Symptoms and complications
Myeloma can affect the body in several ways. Most of the symptoms and complications of myeloma are caused by the build-up of the abnormal plasma cells in the bone marrow and the presence of the paraprotein in the blood or in the urine.
The most common symptoms and complications include:
- Pain: the main cause of pain for myeloma patients is myeloma bone disease. Effective control and management of pain is an important aspect of myeloma treatment.
- Bone disease: the middle or lower back, the rib cage and the hips are the most frequently affected places.

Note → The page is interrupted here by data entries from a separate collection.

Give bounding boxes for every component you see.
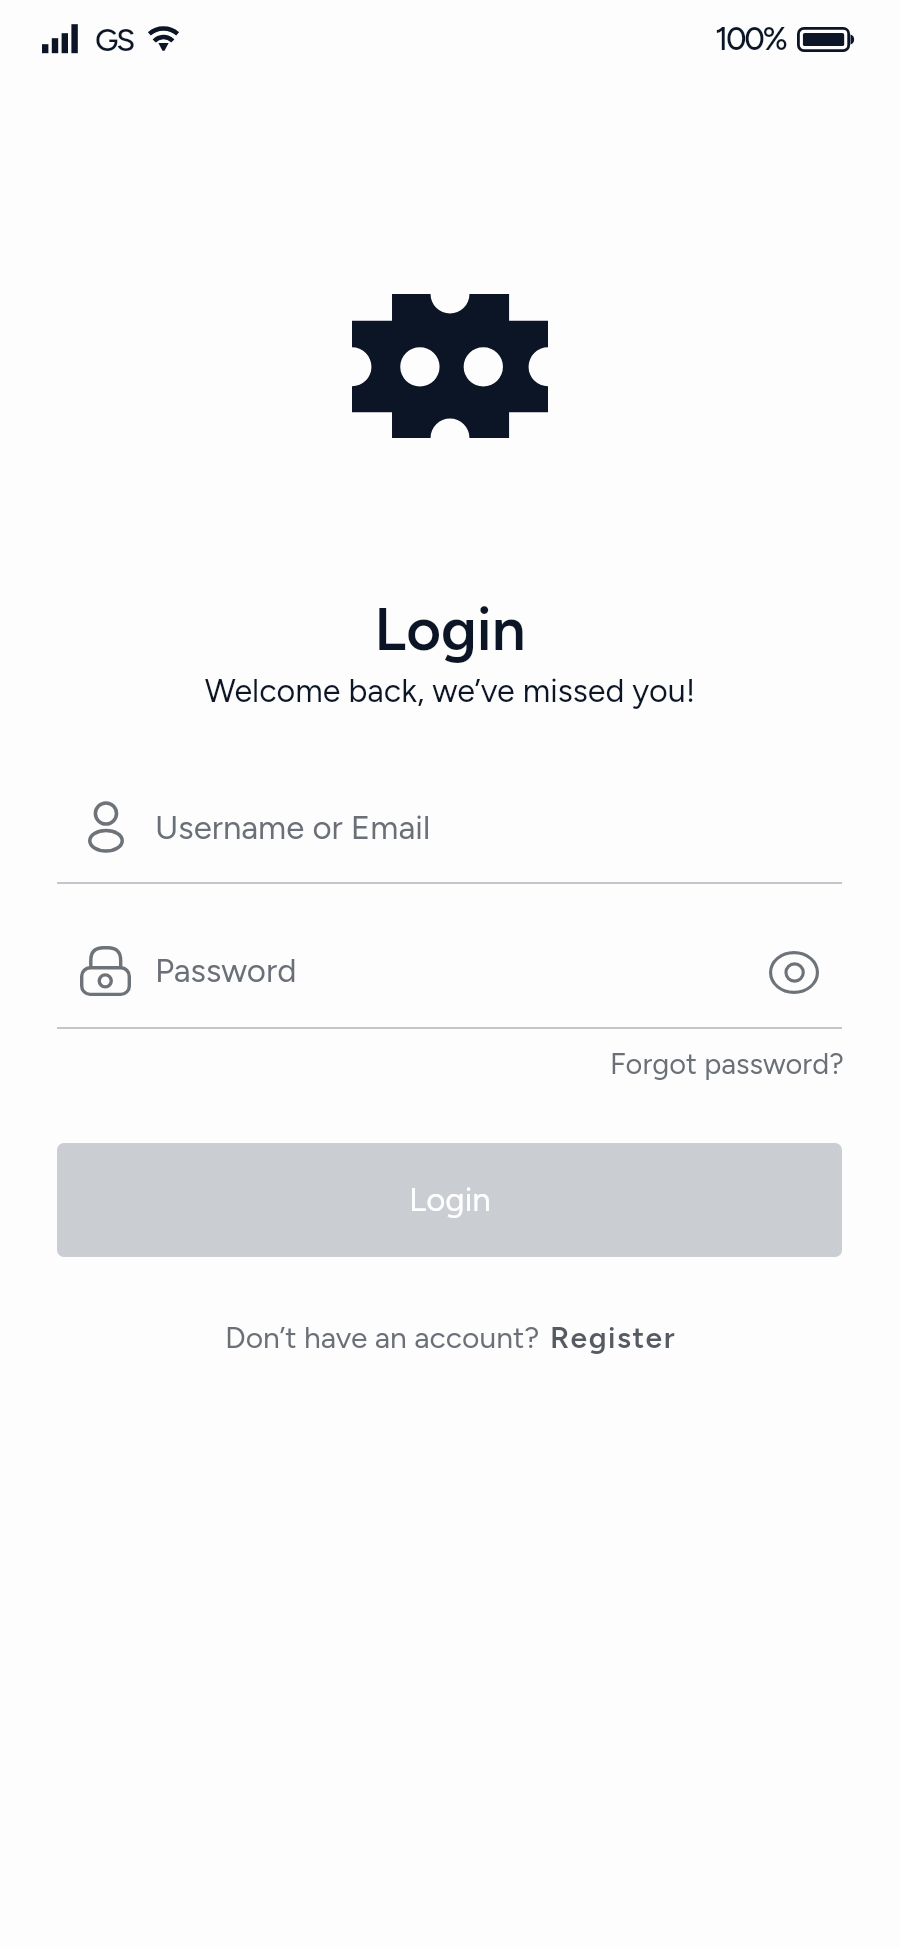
button[interactable]: Login — [57, 1143, 842, 1257]
button[interactable]: Show password — [756, 935, 831, 1010]
button[interactable]: Register — [544, 1313, 684, 1361]
other: Battery full — [797, 27, 856, 52]
button[interactable]: Password — [57, 934, 842, 1009]
staticText: Username or Email — [155, 808, 431, 848]
staticText: Forgot password? — [610, 1046, 844, 1081]
button[interactable]: Username or Email — [57, 789, 842, 864]
staticText: Password — [155, 951, 297, 991]
other: Wi-Fi — [148, 25, 179, 52]
staticText: GS — [95, 22, 134, 59]
staticText: Login — [409, 1180, 491, 1220]
staticText: Register — [550, 1319, 677, 1355]
staticText: Login — [0, 593, 900, 665]
button[interactable]: Forgot password? — [592, 1039, 844, 1087]
staticText: Don’t have an account? — [225, 1319, 540, 1355]
staticText: 100% — [715, 20, 786, 58]
staticText: Welcome back, we’ve missed you! — [0, 671, 900, 710]
other: Cellular signal — [42, 24, 79, 54]
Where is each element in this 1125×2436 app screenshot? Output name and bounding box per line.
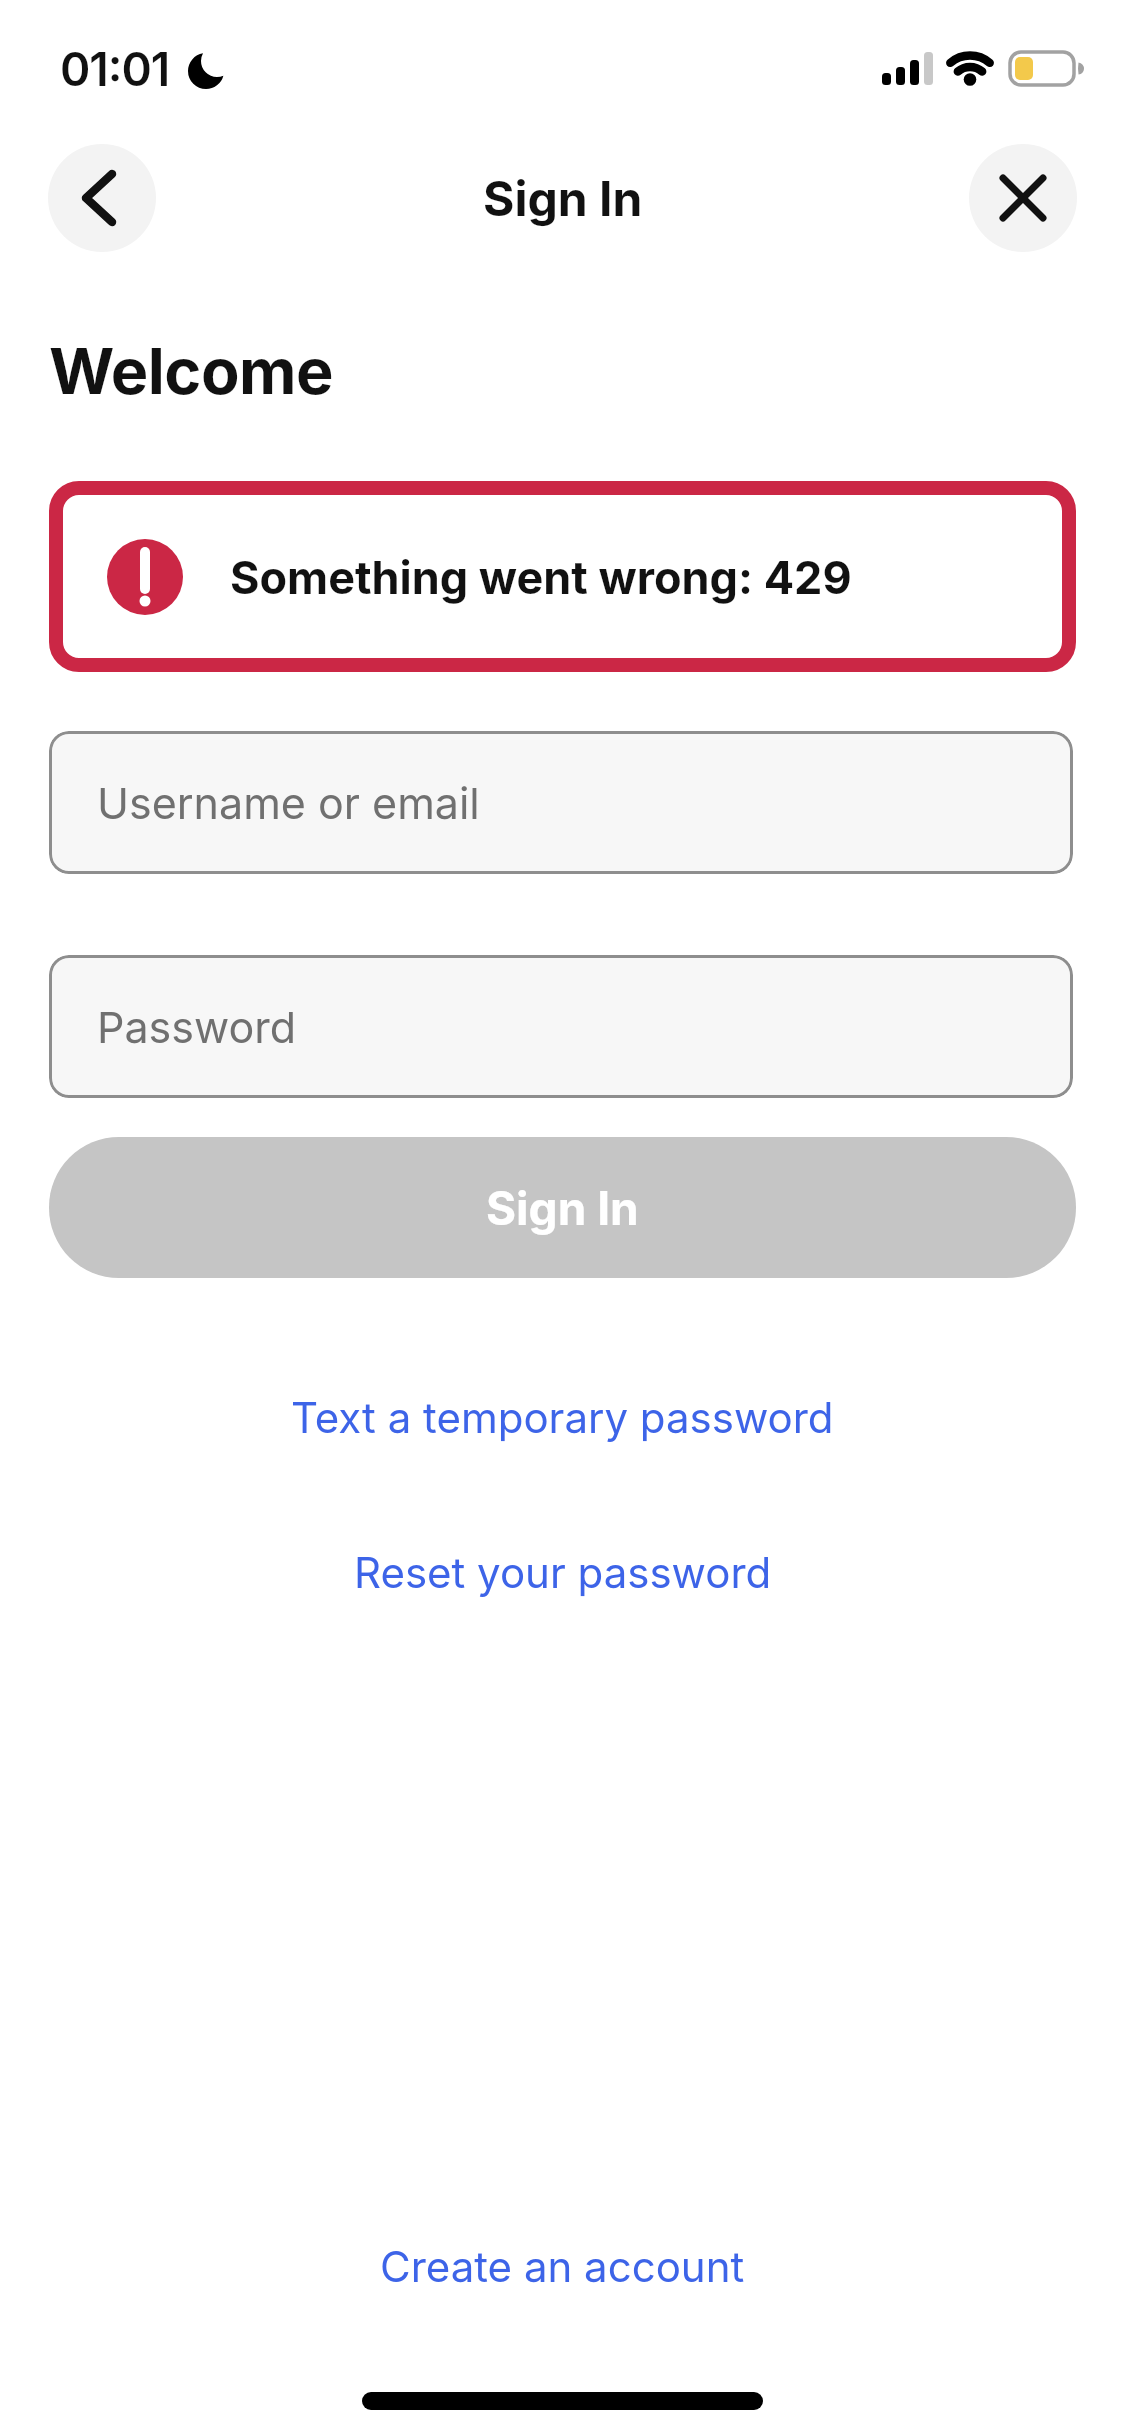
staticText: Reset your password	[354, 1547, 772, 1598]
staticText: 01:01	[60, 41, 170, 97]
button[interactable]: Username or email	[49, 731, 1073, 874]
staticText: Welcome	[49, 333, 334, 409]
button[interactable]: Create an account	[380, 2241, 745, 2292]
button[interactable]: Text a temporary password	[291, 1392, 834, 1443]
button[interactable]: Reset your password	[354, 1547, 772, 1598]
button[interactable]: Password	[49, 955, 1073, 1098]
staticText: Sign In	[483, 169, 643, 227]
button[interactable]	[969, 144, 1077, 252]
button[interactable]: Sign In	[49, 1137, 1076, 1278]
staticText: Something went wrong: 429	[230, 550, 852, 604]
button[interactable]	[48, 144, 156, 252]
staticText: Create an account	[380, 2241, 745, 2292]
staticText: Sign In	[486, 1180, 639, 1236]
staticText: Password	[97, 1001, 297, 1053]
staticText: Text a temporary password	[291, 1392, 834, 1443]
staticText: Username or email	[97, 777, 480, 829]
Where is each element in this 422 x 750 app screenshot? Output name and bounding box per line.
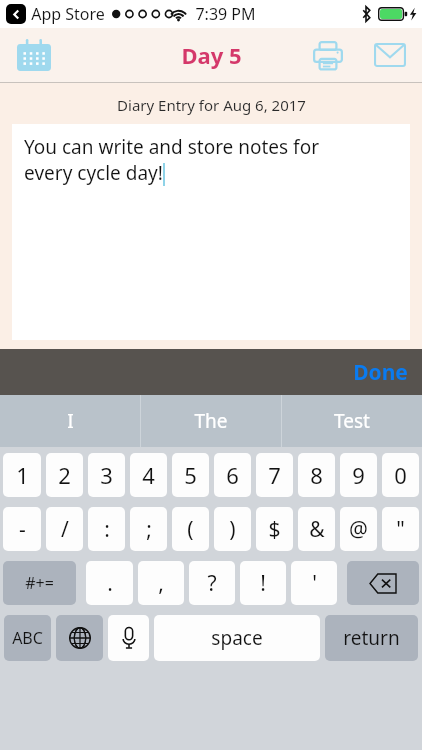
staticText: 4 [142, 460, 155, 490]
button[interactable]: ' [291, 561, 337, 605]
staticText: 7:39 PM [195, 3, 256, 25]
staticText: 8 [310, 460, 323, 490]
staticText: The [194, 408, 228, 434]
button[interactable]: 1 [3, 453, 41, 497]
button[interactable]: The [141, 395, 281, 447]
staticText: I [67, 408, 74, 434]
button[interactable]: 7 [256, 453, 293, 497]
button[interactable]: - [3, 507, 41, 551]
button[interactable]: Print [306, 33, 350, 77]
button[interactable]: 6 [214, 453, 251, 497]
staticText: ABC [12, 627, 43, 649]
button[interactable]: ; [130, 507, 167, 551]
button[interactable]: 8 [298, 453, 335, 497]
staticText: ) [229, 515, 236, 544]
staticText: , [158, 569, 164, 598]
staticText: You can write and store notes for [24, 134, 319, 160]
button[interactable]: ? [189, 561, 235, 605]
staticText: ! [260, 569, 266, 598]
button[interactable]: 5 [172, 453, 209, 497]
button[interactable]: Back to App Store [6, 4, 26, 24]
button[interactable]: Dictation [108, 615, 149, 661]
staticText: 5 [184, 460, 197, 490]
staticText: @ [349, 515, 368, 544]
button[interactable]: 0 [382, 453, 419, 497]
staticText: 0 [394, 460, 407, 490]
button[interactable]: 9 [340, 453, 377, 497]
staticText: ; [146, 515, 152, 544]
button[interactable]: Switch keyboard [56, 615, 103, 661]
button[interactable]: ) [214, 507, 251, 551]
button[interactable]: " [382, 507, 419, 551]
button[interactable]: @ [340, 507, 377, 551]
button[interactable]: Email [368, 33, 412, 77]
button[interactable]: ABC [4, 615, 51, 661]
button[interactable]: ! [240, 561, 286, 605]
staticText: return [343, 625, 400, 651]
button[interactable]: & [298, 507, 335, 551]
staticText: Diary Entry for Aug 6, 2017 [117, 95, 306, 115]
staticText: #+= [25, 572, 54, 594]
button[interactable]: Test [282, 395, 422, 447]
button[interactable]: You can write and store notes for [12, 124, 410, 340]
staticText: ( [187, 515, 194, 544]
staticText: " [396, 515, 405, 544]
staticText: Test [334, 408, 370, 434]
staticText: space [211, 625, 263, 651]
button[interactable]: Calendar [12, 33, 56, 77]
staticText: Day 5 [181, 40, 242, 70]
button[interactable]: . [86, 561, 133, 605]
staticText: Done [353, 358, 408, 387]
staticText: 1 [16, 460, 29, 490]
button[interactable]: return [325, 615, 418, 661]
button[interactable]: space [154, 615, 320, 661]
button[interactable]: 4 [130, 453, 167, 497]
staticText: every cycle day! [24, 160, 163, 186]
staticText: 6 [226, 460, 239, 490]
button[interactable]: Backspace [347, 561, 419, 605]
staticText: & [309, 515, 325, 544]
button[interactable]: #+= [3, 561, 76, 605]
button[interactable]: $ [256, 507, 293, 551]
button[interactable]: ( [172, 507, 209, 551]
button[interactable]: Done [353, 358, 408, 387]
staticText: / [61, 515, 69, 544]
button[interactable]: , [138, 561, 184, 605]
button[interactable]: / [46, 507, 83, 551]
staticText: 2 [58, 460, 71, 490]
staticText: App Store [31, 3, 105, 25]
button[interactable]: 3 [88, 453, 125, 497]
staticText: ? [207, 569, 217, 598]
staticText: - [19, 515, 26, 544]
staticText: 7 [268, 460, 281, 490]
staticText: . [107, 569, 113, 598]
staticText: ' [312, 569, 317, 598]
staticText: 3 [100, 460, 113, 490]
staticText: $ [268, 515, 281, 544]
button[interactable]: : [88, 507, 125, 551]
staticText: 9 [352, 460, 365, 490]
button[interactable]: I [0, 395, 140, 447]
staticText: : [104, 515, 110, 544]
button[interactable]: 2 [46, 453, 83, 497]
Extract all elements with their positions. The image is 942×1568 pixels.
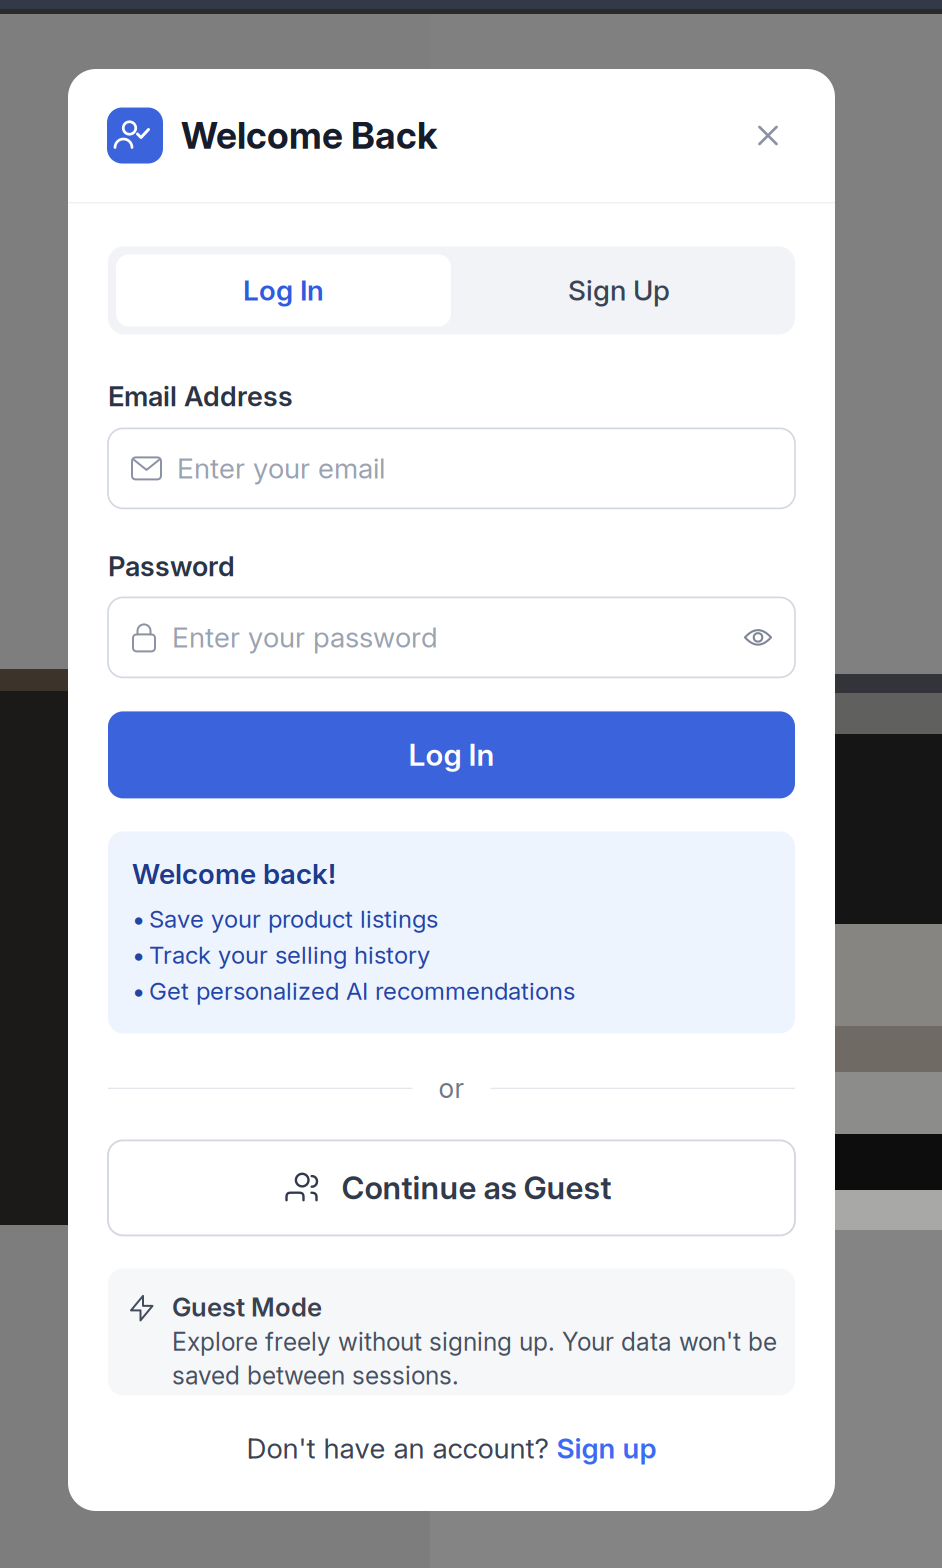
staticText: Save your product listings	[149, 904, 438, 933]
button[interactable]: Show password	[743, 625, 773, 649]
staticText: Welcome Back	[181, 113, 437, 158]
button[interactable]: Continue as Guest	[108, 1140, 795, 1235]
staticText: •	[132, 904, 145, 933]
staticText: Log In	[408, 737, 494, 773]
staticText: Sign Up	[568, 274, 670, 307]
staticText: Enter your email	[177, 452, 385, 485]
staticText: Sign up	[556, 1432, 656, 1465]
button[interactable]: Close	[750, 118, 786, 154]
staticText: Get personalized AI recommendations	[149, 976, 575, 1005]
staticText: Password	[108, 550, 235, 583]
staticText: Guest Mode	[172, 1291, 322, 1323]
staticText: or	[438, 1072, 464, 1105]
staticText: Continue as Guest	[342, 1169, 612, 1207]
staticText: saved between sessions.	[172, 1361, 459, 1390]
staticText: •	[132, 940, 145, 969]
button[interactable]: Log In	[108, 711, 795, 798]
staticText: Track your selling history	[149, 940, 430, 969]
staticText: Enter your password	[172, 620, 438, 654]
button[interactable]: Sign Up	[451, 254, 787, 326]
staticText: Welcome back!	[132, 857, 336, 891]
button[interactable]: Log In	[116, 254, 451, 326]
staticText: Don't have an account?	[246, 1432, 556, 1465]
staticText: Explore freely without signing up. Your …	[172, 1327, 777, 1357]
staticText: Log In	[243, 274, 324, 307]
staticText: •	[132, 976, 145, 1005]
button[interactable]: Don't have an account?	[108, 1426, 795, 1470]
staticText: Email Address	[108, 380, 293, 413]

- Fatigue: due to the myeloma itself, to one or more of its complications (eg anaemia), or it can be a side-effect of treatment.
- Recurring infection: common in myeloma patients because the myeloma and its treatments interfere with the immune system.
- Anaemia: a reduction in the number of red blood cells. It can occur as a result of the myeloma or as a side-effect of treatment and can cause fatigue, weakness or breathlessness
- Kidney damage: can be caused by the myeloma itself or as a side-effect of treatment.
- Hypercalcaemia: a condition in which the level of calcium in the blood is too high. It can occur as a result of myeloma bone disease and can cause thirst, nausea, vomiting, confusion and/or constipation.
- Peripheral neuropathy: damage to the nerves that make up the peripheral nervous system. It can be caused by the treatments for myeloma and also the myeloma itself.
Not everyone will have all or any of the symptoms and complications listed. Supportive treatments are commonly used alongside and after anti-myeloma treatment to relieve and in some cases, help prevent these symptoms and complications.